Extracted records
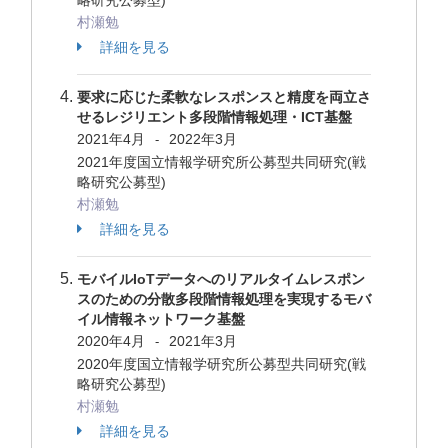
略研究公募型)
村瀬勉
詳細を見る
要求に応じた柔軟なレスポンスと精度を両立さ
せるレジリエント多段階情報処理・ICT基盤
2021年4月
2022年3月
-
2021年度国立情報学研究所公募型共同研究(戦
略研究公募型)
村瀬勉
詳細を見る
モバイルIoTデータへのリアルタイムレスポン
スのための分散多段階情報処理を実現するモバ
イル情報ネットワーク基盤
2020年4月
2021年3月
-
2020年度国立情報学研究所公募型共同研究(戦
略研究公募型)
村瀬勉
詳細を見る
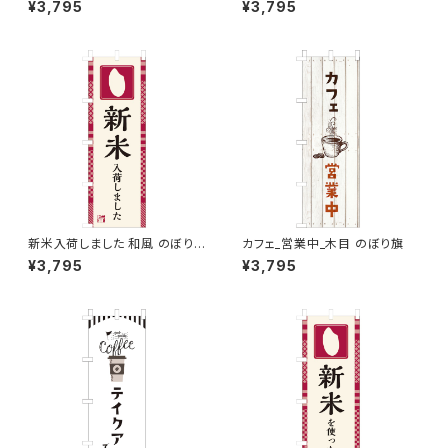
¥3,795
¥3,795
新米入荷しました 和風 のぼり
カフェ_営業中_木目 のぼり旗
旗
¥3,795
¥3,795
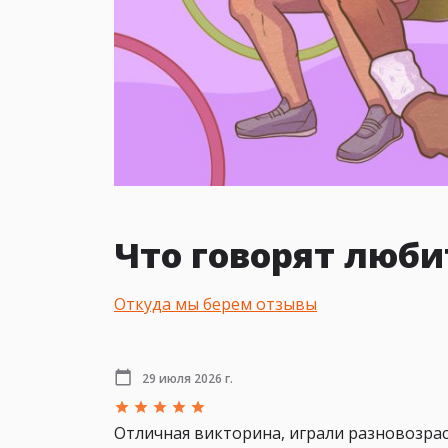
Что говорят люби
Откуда мы берем отзывы
29 июля 2026 г.
Отличная викторина, играли разновозрас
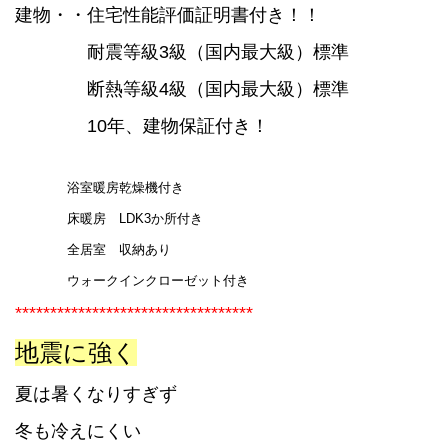
建物
・・住宅性能評価証明書付き！！
耐震等級3級（国内最大級）標準
断熱等級4級（国内最大級）標準
10年、建物保証付き！
浴室暖房乾燥機付き
床暖房 LDK3か所付き
全居室 収納あり
ウォークインクローゼット付き
**********************************
地震に強く
夏は暑くなりすぎず
冬も冷えにくい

_WORK TO BE COMPLETED_
Every line from the one containing "10年、建物保証付き！" through the last line of the entries above must be output exactly. Leave the rest out.

_RESPONSE_
10年、建物保証付き！
浴室暖房乾燥機付き
床暖房 LDK3か所付き
全居室 収納あり
ウォークインクローゼット付き
**********************************
地震に強く
夏は暑くなりすぎず
冬も冷えにくい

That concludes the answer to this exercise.